Therefore, how does one cut through the fog of impression and feeling to discern in the Spirit whether or not they are called by God into ministry and specifically into pastoral ministry? Below are a few areas that are particularly important for discerning the one called to pastoral ministry. While I’m sure these questions are not exhaustive or all-inclusive of every individual situation, they are the product of prayer, Bible study, and experience and should be considered seriously and prayerfully. (This tool is focused on discerning the pastoral call, but many of the questions can be applied to various other aspects of ministry to which someone might feel God is calling them to.)
- Discerning God’s Will –
What evidence is there that you are called to be a pastor? Do you have a plan to discern God’s will? Do you have a history of feeling called to do something only to leave the work unfinished? If so, what makes this “feeling” or sense of a call different? Have you truly put yourself on God’s altar and opened yourself to His will no matter what that might mean in regards to your own personal desires? (See Romans 12:1-2 as well as Joshua 1:8; Psalm 37:5; 119:168; 143:8; Proverbs 3:6; Hebrews 4:16).
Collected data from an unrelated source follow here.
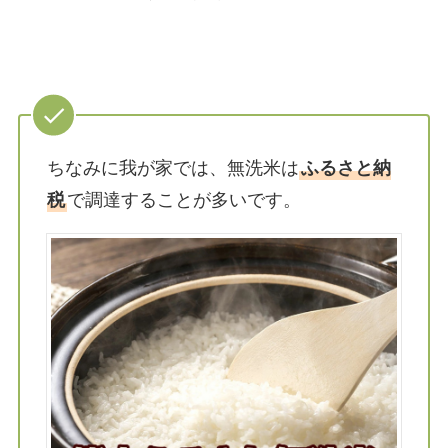
ちなみに我が家では、無洗米は
ふるさと納
税
で調達することが多いです。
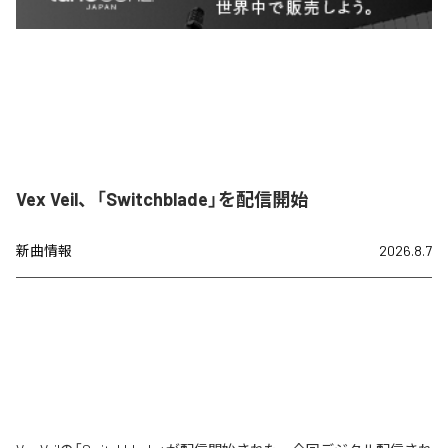
Vex Veil、「Switchblade」を配信開始
新曲情報
2026.8.7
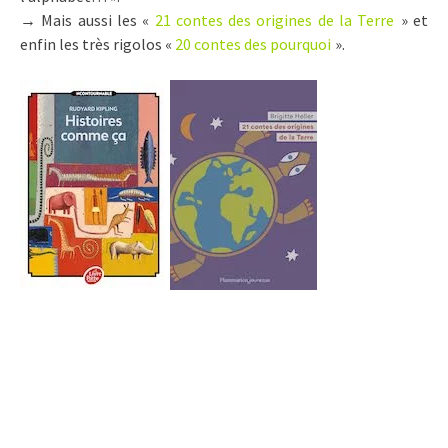
→ Mais aussi les «
21 contes des origines de la Terre
» et
enfin les très rigolos «
20 contes des pourquoi
».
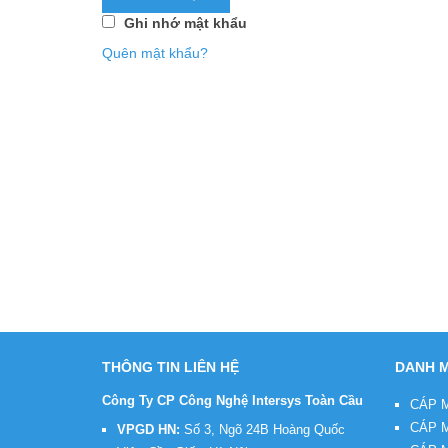
Ghi nhớ mật khẩu
Quên mật khẩu?
THÔNG TIN LIÊN HỆ
DANH M
Công Ty CP Công Nghệ Intersys Toàn Cầu
CÁP 
CÁP 
VPGD HN:
Số 3, Ngõ 24B Hoàng Quốc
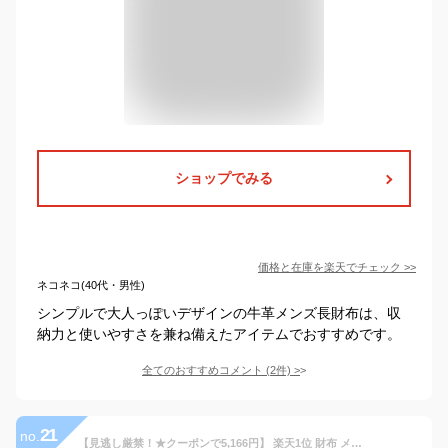
ショップでみる
価格と在庫を
楽天
でチェック
>>
ネコネコ(40代・男性)
シンプルで大人っぽいデザインの牛革メンズ長財布は、収
納力と使いやすさを兼ね備えたアイテムでおすすめです。
全てのおすすめコメント
(
2
件)
>
21
no.
【見逃し厳禁！★クーポンで5,166円】 楽天1位 財布 メンズ 栃木レザー 長財布 本革 ファスナー 薄い 高級感 レディース財布 ブランド ウォレット 牛革 小銭入れ レザー サイフ ハンドメイド シンプル 無地 大容量 男性 紳士用 男女兼用 ギフト 送料無料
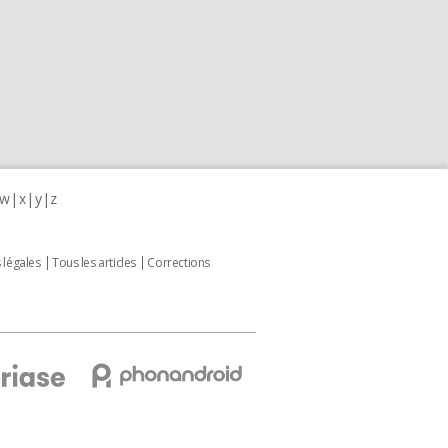
w
x
y
z
 légales
Tous les articles
Corrections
- Evidence of Pastoral Call –
- Origin of Call – How was this “call” initiated, by you or someone else? Genuine calls are usually brought to light by others who see it in you before you “feel” it in you. If you had not felt the call and initiated it, would anyone else have seen it in you or brought it to your or someone else’s attention? If someone other than yourself has initiated recognition of your call, what is the basis of their observation? Are they simply confirming something that you have sent a message about in some way and therefore trying to affirm you and please you more than they are observing a work of God in you and through you? Jesus initiated the call in the lives of the disciples; they did not come to Him to initiate it. The call by Jesus is more of a follow Me than it is a let me follow You. (Matthew 4:18-22; 10:1-4)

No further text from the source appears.